# Metrics Notebook
This is a simple notebook designed to run all the metrics for a given variant of CLIP.  It expects a model as defined in the config below that is "CLIP-like" in that it can take in an image or text and output an embedding of some size.  The clip-like model should specifically adhere to the Clip interface defined in `models/clip.py`

The four metrics we implement are outlined here: 

### Top-K Retrieval Accuracy.
Given an image, we compute its CLIP embedding and retrieve the closest K captions based on cosine similarity with caption embeddings. If the target caption is within the top K, we count this as a correct retrieval. This metric is a direct proxy for classification accuracy in multimodal retrieval. It is valuable because strong cross-modal alignment should yield high retrieval accuracy. However, since our approach aims to reduce sparsity on the hypersphere, the embeddings may become less linearly separable, potentially lowering retrieval performance even as uniformity improves.

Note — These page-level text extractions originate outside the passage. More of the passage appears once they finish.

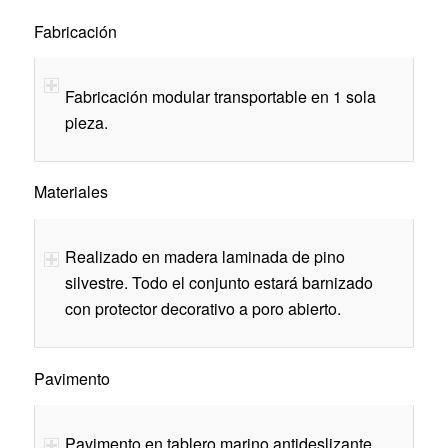
Fabricación
Fabricación modular transportable en 1 sola
pieza.
Materiales
Realizado en madera laminada de pino
silvestre. Todo el conjunto estará barnizado
con protector decorativo a poro abierto.
Pavimento
Pavimento en tablero marino antideslizante,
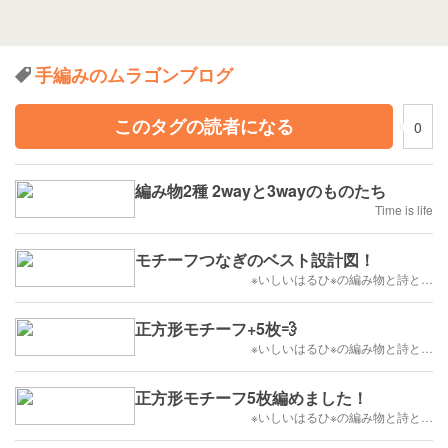
手編みのムラゴンブログ
このタグの読者になる
0
編み物2種 2wayと3wayのものたち
Time is life
モチーフつなぎのベスト設計図！
※いしいはるひ※の編み物と詩と…
正方形モチーフ+5枚💨
※いしいはるひ※の編み物と詩と…
正方形モチーフ5枚編めました！
※いしいはるひ※の編み物と詩と…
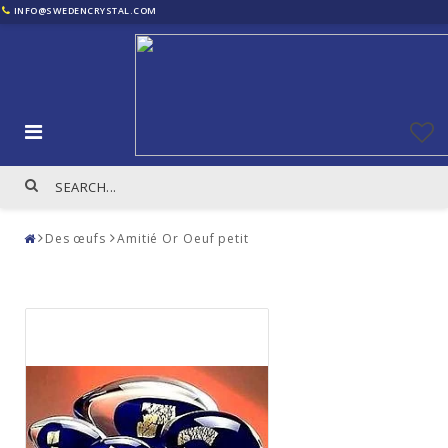
INFO@SWEDENCRYSTAL.COM
Des œufs
Amitié Or Oeuf petit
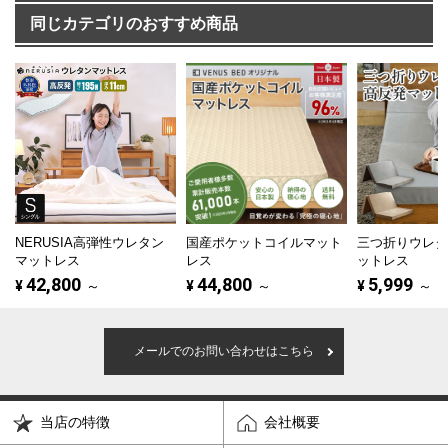
同じカテゴリのおすすめ商品
NERUSIA高弾性ウレタン
国産ポケットコイルマット
三つ折りウレ
マットレス
レス
ットレス
42,800
44,800
5,999
¥
～
¥
～
¥
～
メールでのお問い合わせはこちら
当店の特徴
会社概要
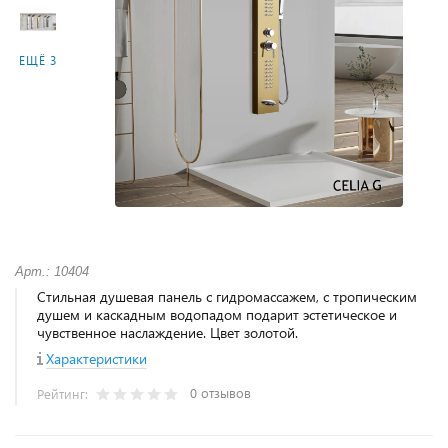
ЕЩЁ 3
Арт.: 10404
Стильная душевая панель с гидромассажем, с тропическим
душем и каскадным водопадом подарит эстетическое и
чувственное наслаждение. Цвет золотой.
Характеристики
0 отзывов
Рейтинг:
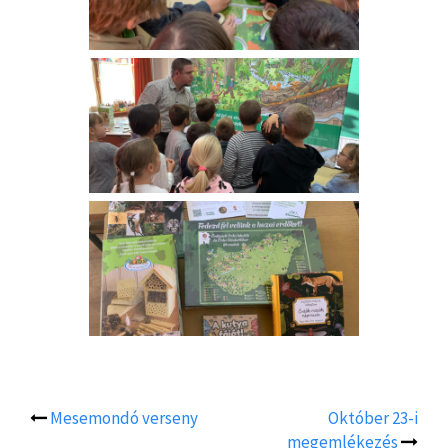
Mesemondó verseny
Október 23-i
Post
megemlékezés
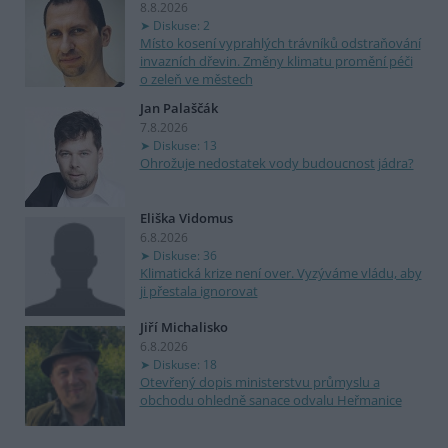
8.8.2026
Diskuse: 2
Místo kosení vyprahlých trávníků odstraňování
invazních dřevin. Změny klimatu promění péči
o zeleň ve městech
Jan Palaščák
7.8.2026
Diskuse: 13
Ohrožuje nedostatek vody budoucnost jádra?
Eliška Vidomus
6.8.2026
Diskuse: 36
Klimatická krize není over. Vyzýváme vládu, aby
ji přestala ignorovat
Jiří Michalisko
6.8.2026
Diskuse: 18
Otevřený dopis ministerstvu průmyslu a
obchodu ohledně sanace odvalu Heřmanice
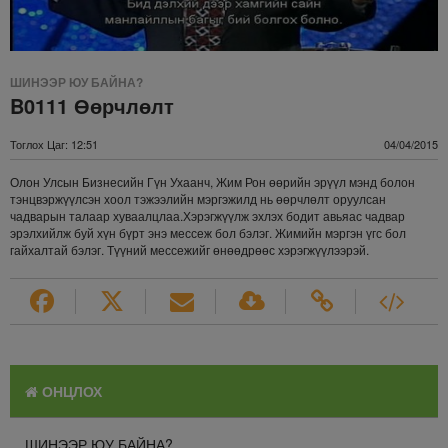
ШИНЭЭР ЮУ БАЙНА?
B0111 Өөрчлөлт
Тоглох Цаг: 12:51
04/04/2015
Олон Улсын Бизнесийн Гүн Ухаанч, Жим Рон өөрийн эрүүл мэнд болон
тэнцвэржүүлсэн хоол тэжээлийн мэргэжилд нь өөрчлөлт оруулсан
чадварын талаар хуваалцлаа.Хэрэгжүүлж эхлэх бодит авьяас чадвар
эрэлхийлж буй хүн бүрт энэ мессеж бол бэлэг. Жимийн мэргэн үгс бол
гайхалтай бэлэг. Түүний мессежийг өнөөдрөөс хэрэгжүүлээрэй.
ОНЦЛОХ
ШИНЭЭР ЮУ БАЙНА?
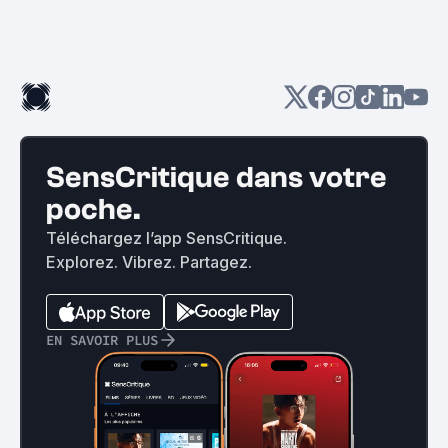
SensCritique dans votre
poche.
Téléchargez l’app SensCritique.
Explorez. Vibrez. Partagez.
EN SAVOIR PLUS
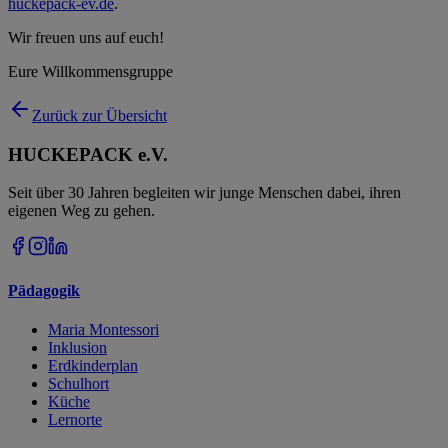
huckepack-ev.de
.
Wir freuen uns auf euch!
Eure Willkommensgruppe
Zurück zur Übersicht
HUCKEPACK e.V.
Seit über 30 Jahren begleiten wir junge Menschen dabei, ihren
eigenen Weg zu gehen.
Pädagogik
Maria Montessori
Inklusion
Erdkinderplan
Schulhort
Küche
Lernorte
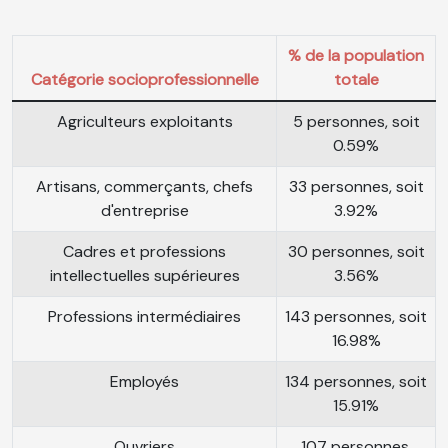
% de la population
Catégorie socioprofessionnelle
totale
Agriculteurs exploitants
5 personnes, soit
0.59%
Artisans, commerçants, chefs
33 personnes, soit
d'entreprise
3.92%
Cadres et professions
30 personnes, soit
intellectuelles supérieures
3.56%
Professions intermédiaires
143 personnes, soit
16.98%
Employés
134 personnes, soit
15.91%
Ouvriers
107 personnes,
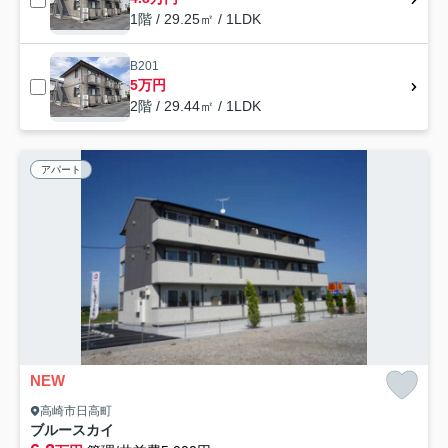
1階 / 29.25㎡ / 1LDK
B201
5万円
2階 / 29.44㎡ / 1LDK
アパート
NEW
高崎市日高町
ブルースカイ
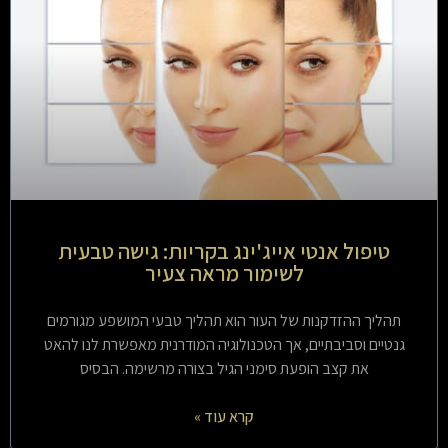
טיפול אנטי אייג'ינג בקריות: גישה טבעית
לשימור מראה צעיר
תהליך ההזדקנות של העור הוא תהליך טבעי המושפע מגורמים
גנטיים וסביבתיים, אך הטכנולוגיה המודרנית מאפשרת לנו להאט
את קצב הופעת סימני הגיל בצורה מרשימה. הבסיס
קרא עוד »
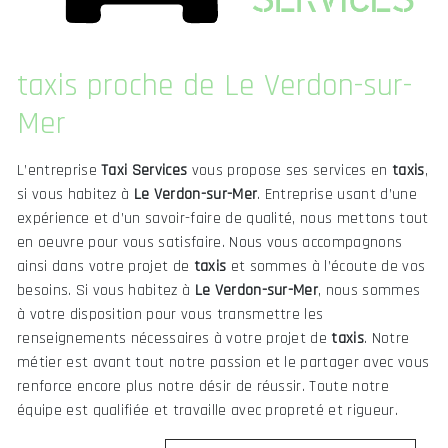
taxis proche de Le Verdon-sur-
Mer
L’entreprise
Taxi Services
vous propose ses services en
taxis
,
si vous habitez à
Le Verdon-sur-Mer
. Entreprise usant d’une
expérience et d’un savoir-faire de qualité, nous mettons tout
en oeuvre pour vous satisfaire. Nous vous accompagnons
ainsi dans votre projet de
taxis
et sommes à l’écoute de vos
besoins. Si vous habitez à
Le Verdon-sur-Mer
, nous sommes
à votre disposition pour vous transmettre les
renseignements nécessaires à votre projet de
taxis
. Notre
métier est avant tout notre passion et le partager avec vous
renforce encore plus notre désir de réussir. Toute notre
équipe est qualifiée et travaille avec propreté et rigueur.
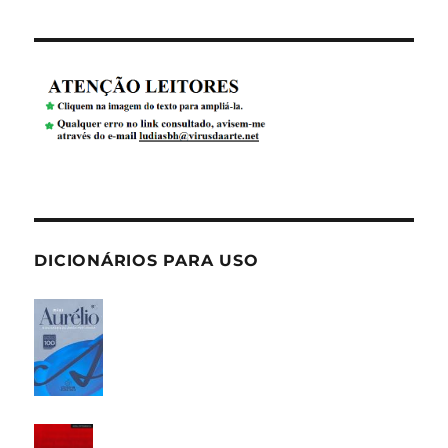
DICIONÁRIOS PARA USO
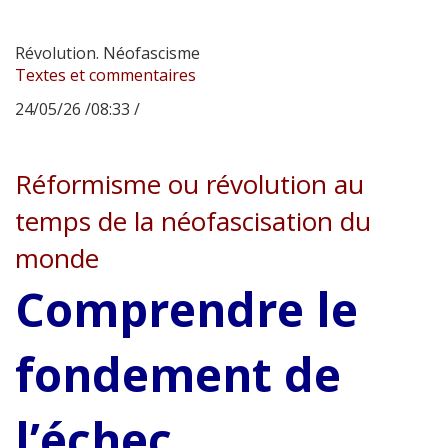
Révolution. Néofascisme
Textes et commentaires
24/05/26 /08:33 /
Réformisme ou révolution au
temps de la néofascisation du
monde
Comprendre le
fondement de
l’échec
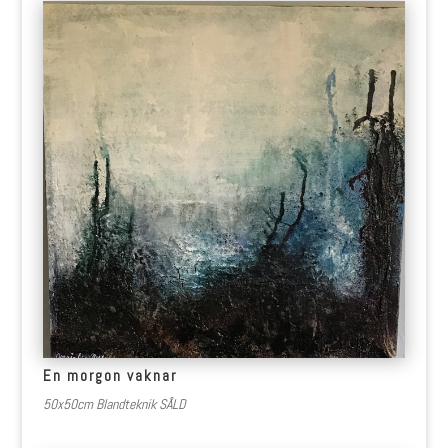
En morgon vaknar
50x50cm Blandteknik SÅLD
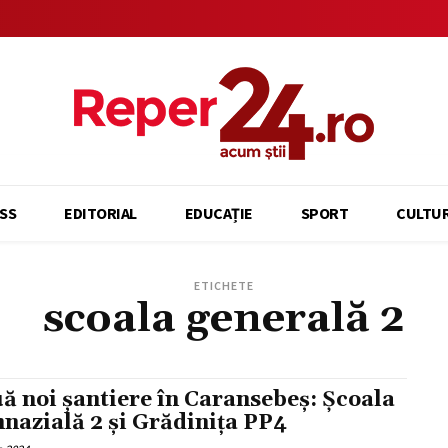
SS
EDITORIAL
EDUCAȚIE
SPORT
CULTU
ETICHETE
scoala generală 2
ă noi șantiere în Caransebeș: Școala
nazială 2 și Grădinița PP4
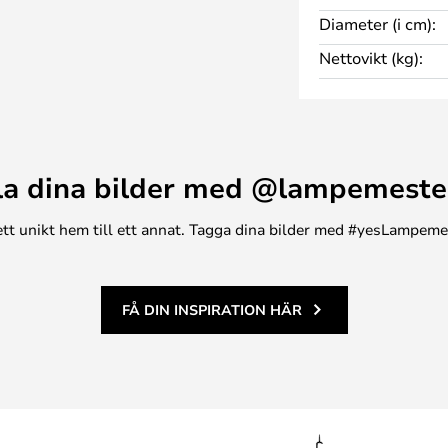
Diameter (i cm):
Nettovikt (kg):
r upplyst ett RA eller CRI
deras på en skala från 0 till 100
etsamma som man får från
la dina bilder med @lampemeste
ett CRI värde på mer än 80.
n ett unikt hem till ett annat. Tagga dina bilder med #yesLampem
uset färg. En glödlampa med en
en mest optimala ljusfärgen att
FÅ DIN INSPIRATION HÄR
erna om året ska man gå efter en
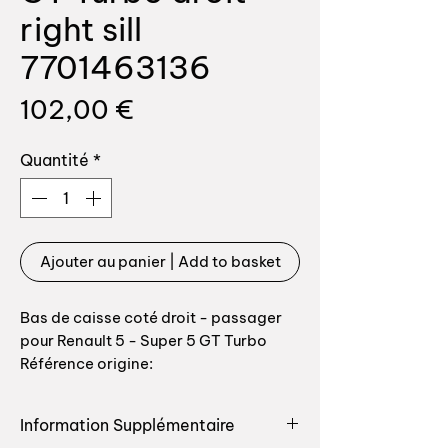
right sill
7701463136
Prix
102,00 €
Quantité
*
Ajouter au panier | Add to basket
Bas de caisse coté droit - passager
pour Renault 5 - Super 5 GT Turbo
Référence origine:
7701463136Proteciton:
electrozingage
Information Supplémentaire
Bas de caisse très souvent tordu,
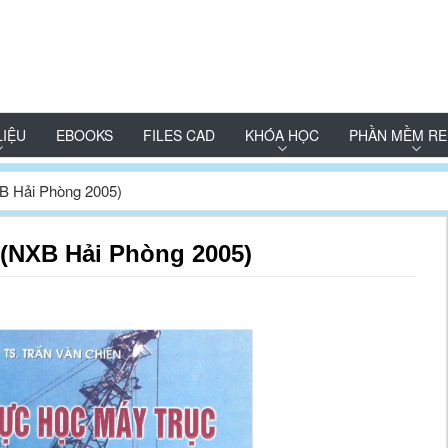
LIỆU
EBOOKS
FILES CAD
KHÓA HỌC
PHẦN MỀM RE
B Hải Phòng 2005)
(NXB Hải Phòng 2005)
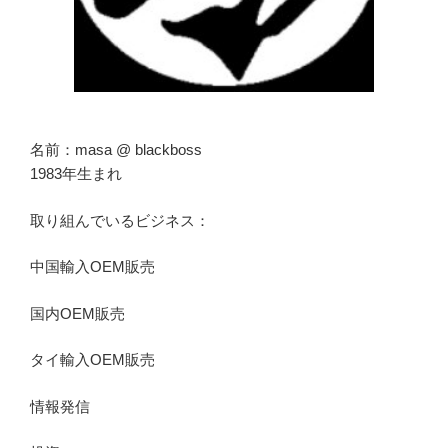
名前：masa @ blackboss
1983年生まれ
取り組んでいるビジネス：
中国輸入OEM販売
国内OEM販売
タイ輸入OEM販売
情報発信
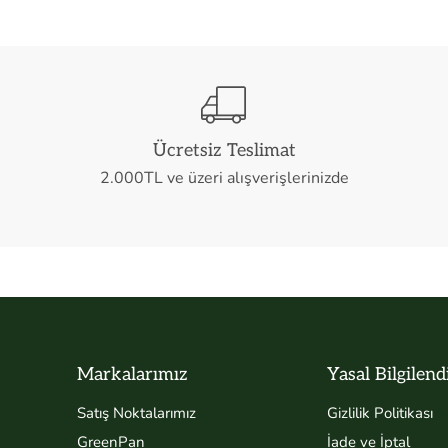
Ücretsiz Teslimat
2.000TL ve üzeri alışverişlerinizde
Markalarımız
Yasal Bilgilen
Satış Noktalarımız
Gizlilik Politikası
GreenPan
İade ve İptal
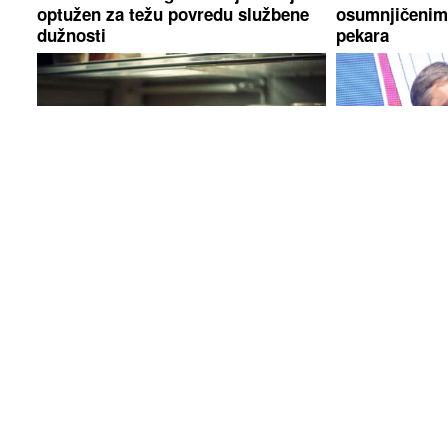
optužen za težu povredu službene
osumnjičenima
dužnosti
pekara
GENIJALAN TRIK PRED
Vučić poručio
PUTOVANJE
Stavite dugme u
napada, sve v
zamrzivač i odmah ćete znati ako
BiH"
nešto nije u redu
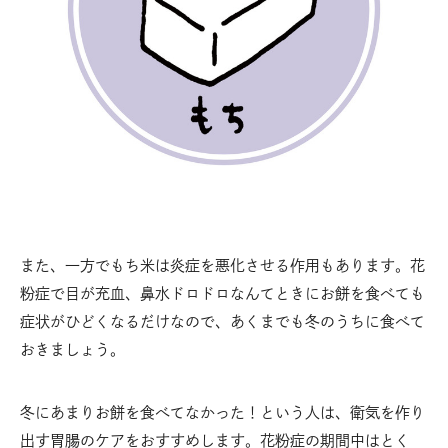
また、一方でもち米は炎症を悪化させる作用もあります。花
粉症で目が充血、鼻水ドロドロなんてときにお餅を食べても
症状がひどくなるだけなので、あくまでも冬のうちに食べて
おきましょう。
冬にあまりお餅を食べてなかった！という人は、衛気を作り
出す胃腸のケアをおすすめします。花粉症の期間中はとく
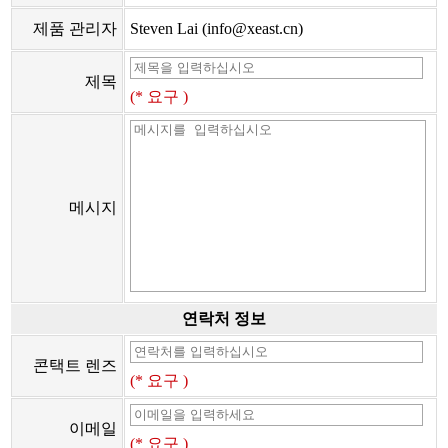
제품 관리자
Steven Lai (info@xeast.cn)
제목
(* 요구 )
메시지
연락처 정보
콘택트 렌즈
(* 요구 )
이메일
(* 요구 )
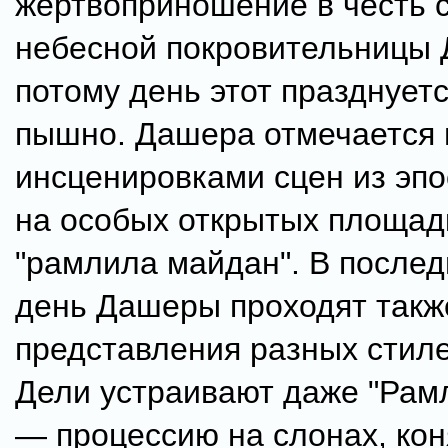
жертвоприношение в честь 
небесной покровительницы 
потому день этот празднует
пышно. Дашера отмечается
инсценировками сцен из эпо
на особых открытых площа
"рамлила майдан". В послед
день Дашеры проходят такж
представления разных стиле
Дели устраивают даже "Рам
— процессию на слонах, кон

### Modality Gap via Linear Separability.
Following \citet{modalityGAP}, we measure the modality gap between text and image embeddings by training a soft-margin SVM classifier to distinguish modality type. We evaluate classification accuracy, precision, and recall. High separability indicates a strong modality gap, which is undesirable because semantically matched image–text pairs should ideally share indistinguishable representations. Reducing modality separability would thus reflect improved multimodal coordination.

### Hyperspherical Entropy Estimation.
We measure the entropy of the embedding distribution on the hypersphere using the k-nearest neighbor–based estimator proposed by \citet{entropy}. This estimator leverages angular distances to compute local density estimates, which are aggregated into a global entropy measure. Entropy serves as a proxy for sparsity: low entropy distributions are clustered and “spiky,” while high entropy indicates more uniform coverage of the hypersphere. Since our method encourages uniformity, we expect an increase in entropy relative to standard CLIP.

### Downstream Captioning Performance (BLEU)
Finally, we evaluate the utility of embeddings on a generative downstream task: image captioning. Image embeddings are passed into a pretrained language model to generate captions, which are compared against ground-truth captions using BLEU score. BLEU measures n-gram overlap between generated and reference text, rewarding fluency and accuracy. This extrinsic metric demonstrates how improvements in embedding geometry translate into practical benefits for end-user tasks, beyond abstract geometric properties.

In [None]:
from models.clipModel import CLIPModel

model = CLIPModel()